**REQUIREMENT**: Each line from the one bearing "has width=639, height=2576." through the last line of the entries below should be returned exactly, with pictures left out.

(Screenshot grounding data)
====
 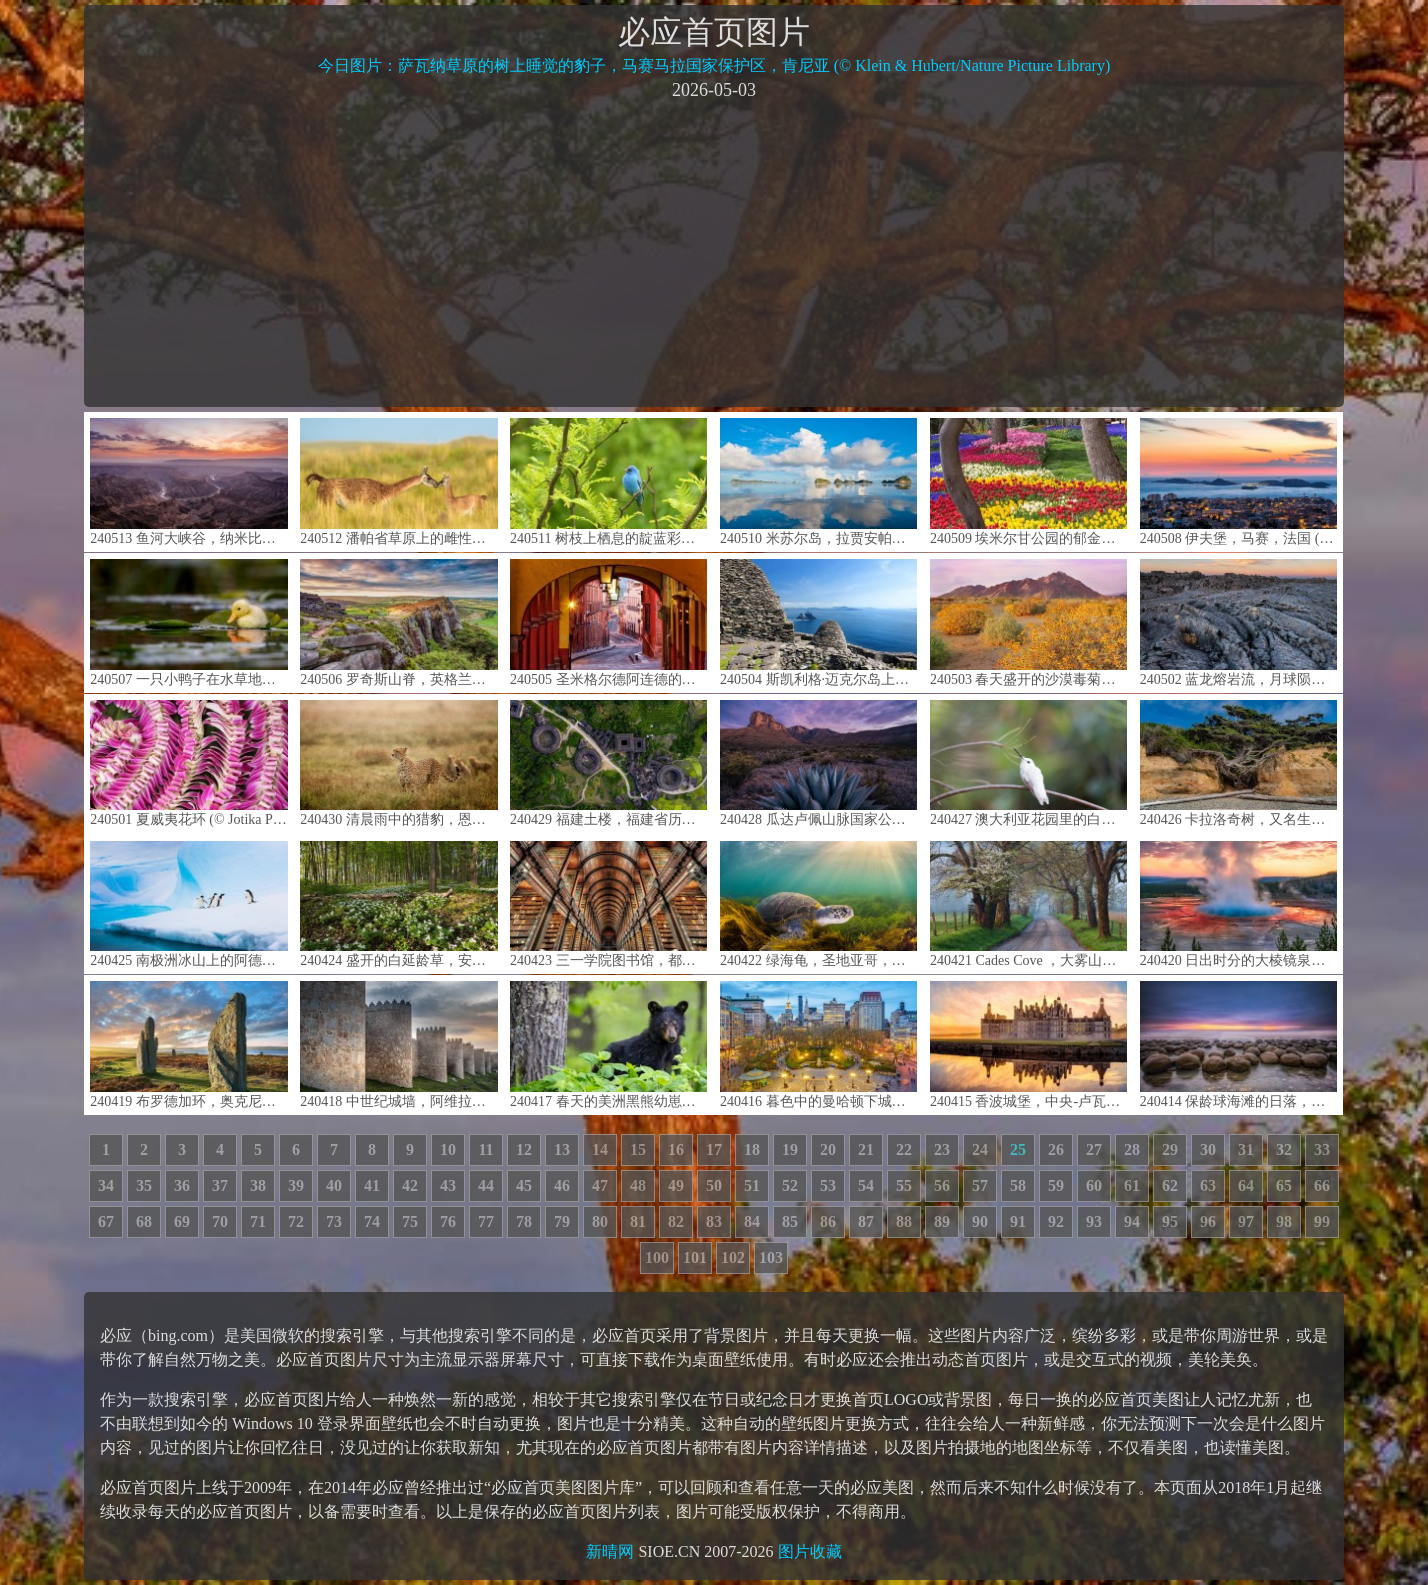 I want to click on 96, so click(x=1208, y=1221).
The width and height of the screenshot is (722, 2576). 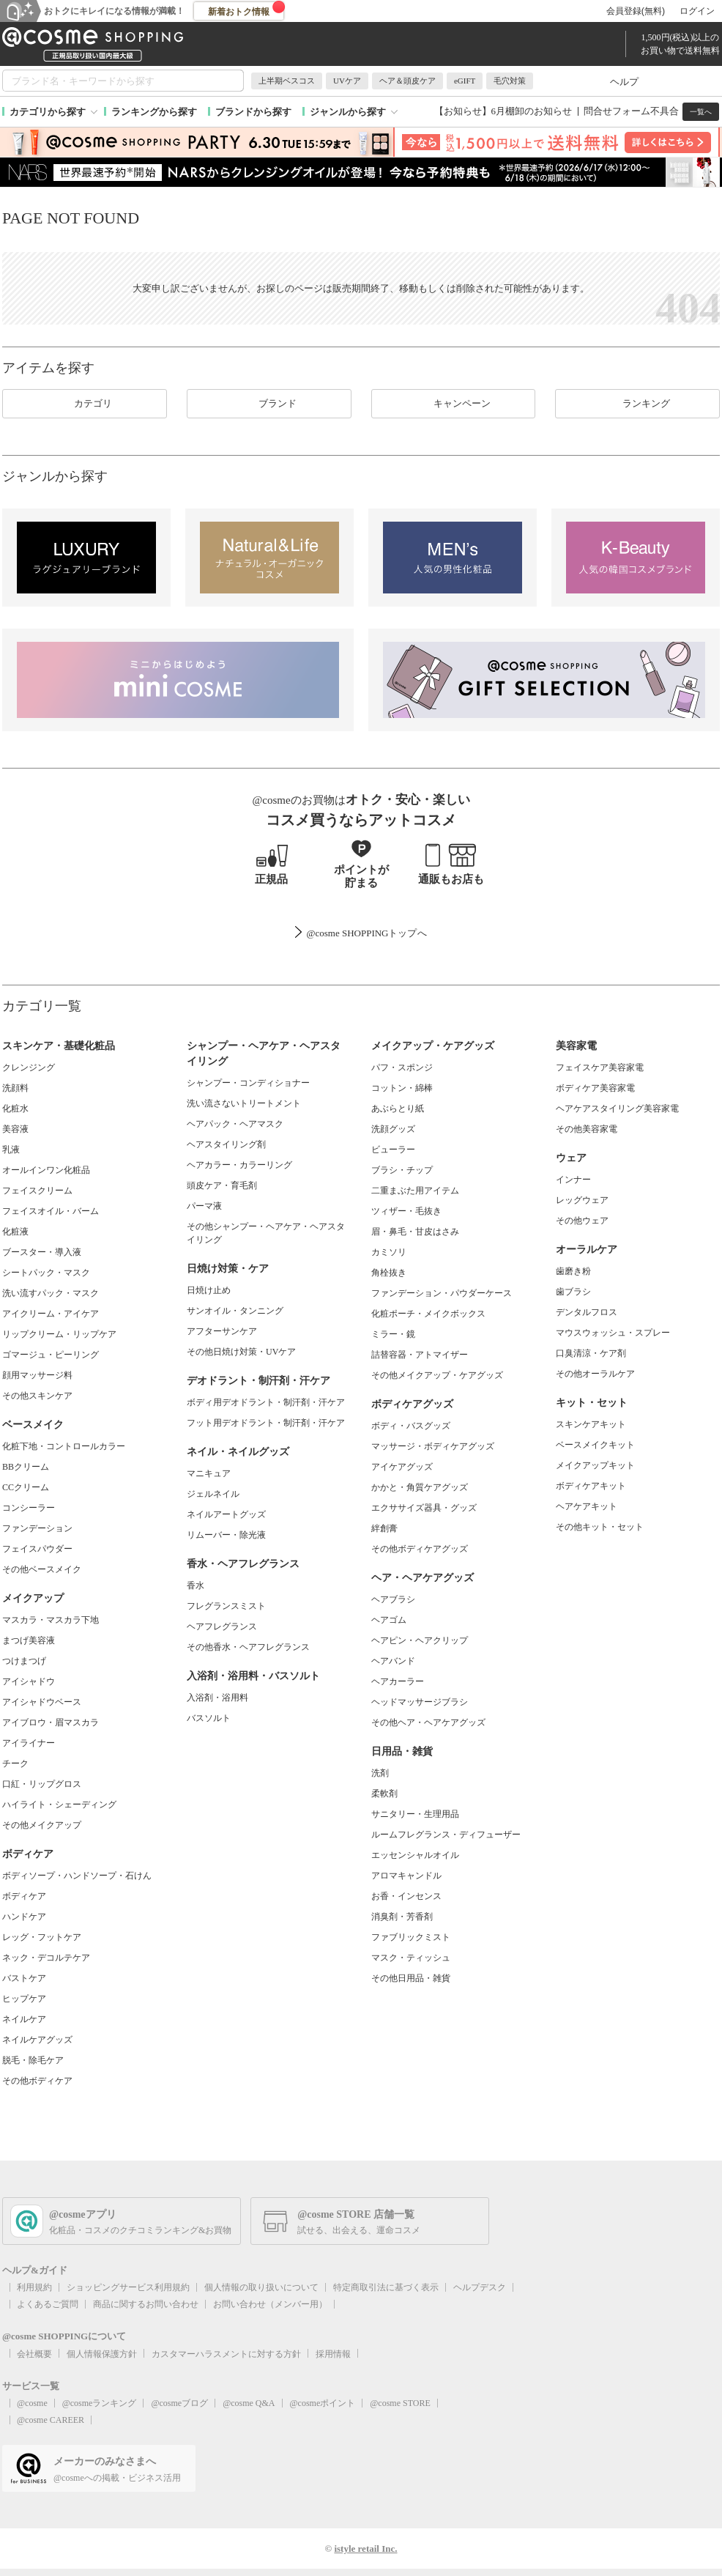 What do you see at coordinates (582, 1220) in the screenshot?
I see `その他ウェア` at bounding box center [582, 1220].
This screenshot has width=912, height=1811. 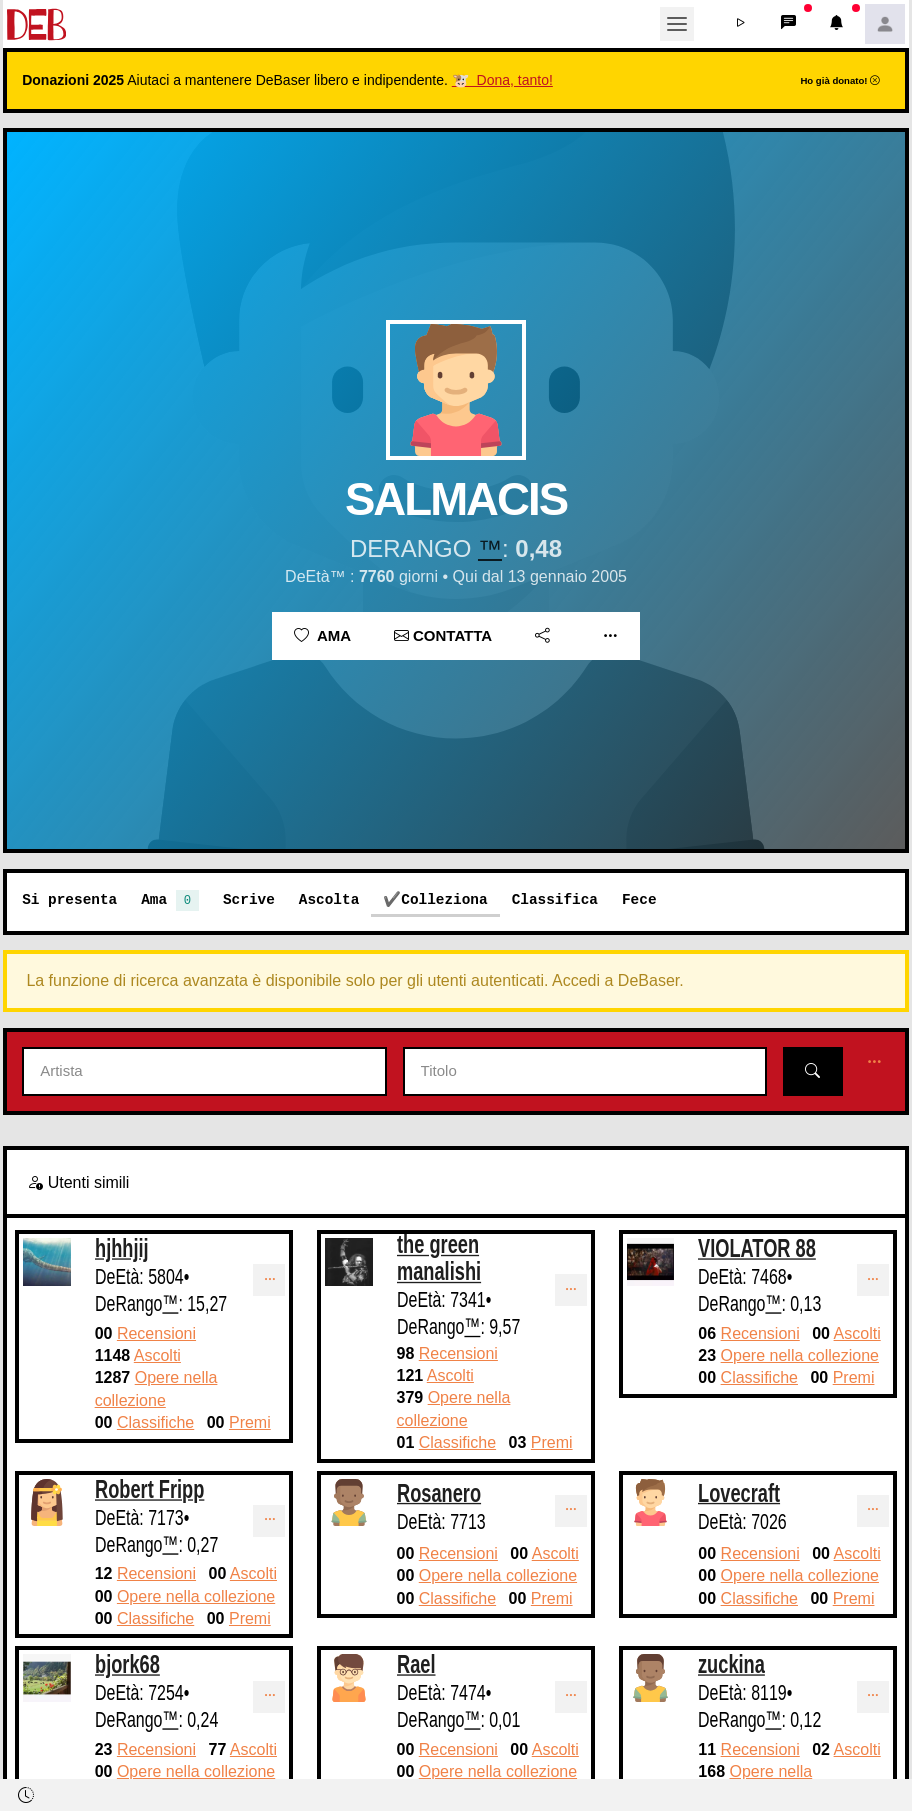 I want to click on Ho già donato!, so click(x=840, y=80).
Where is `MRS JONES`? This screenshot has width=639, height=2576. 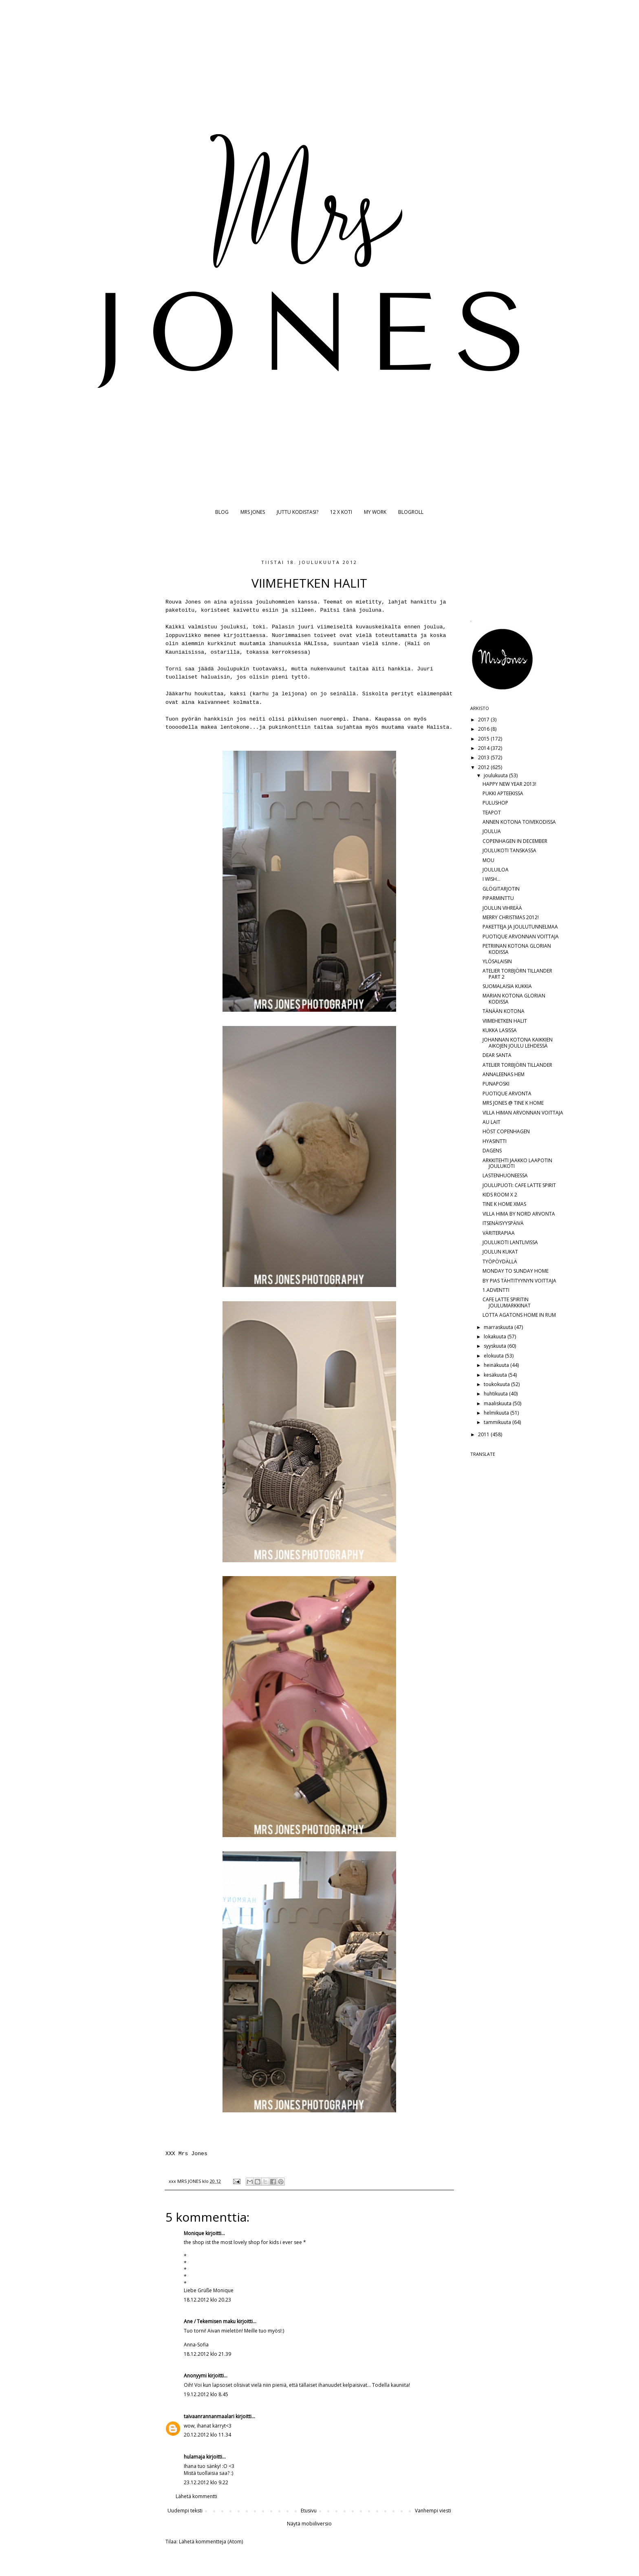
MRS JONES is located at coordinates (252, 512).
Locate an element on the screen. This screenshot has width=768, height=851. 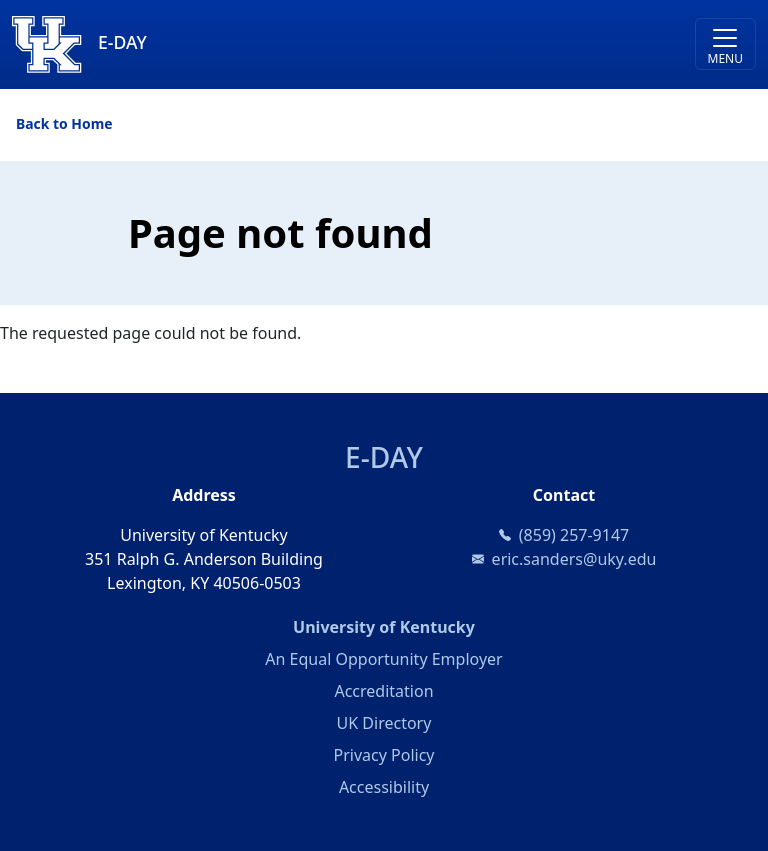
====
**WRITTEN SOLUTION**:
Where is `MRS JONES`? This screenshot has width=639, height=2576. 
MRS JONES is located at coordinates (252, 512).
Locate an element on the screen. This screenshot has width=768, height=851. 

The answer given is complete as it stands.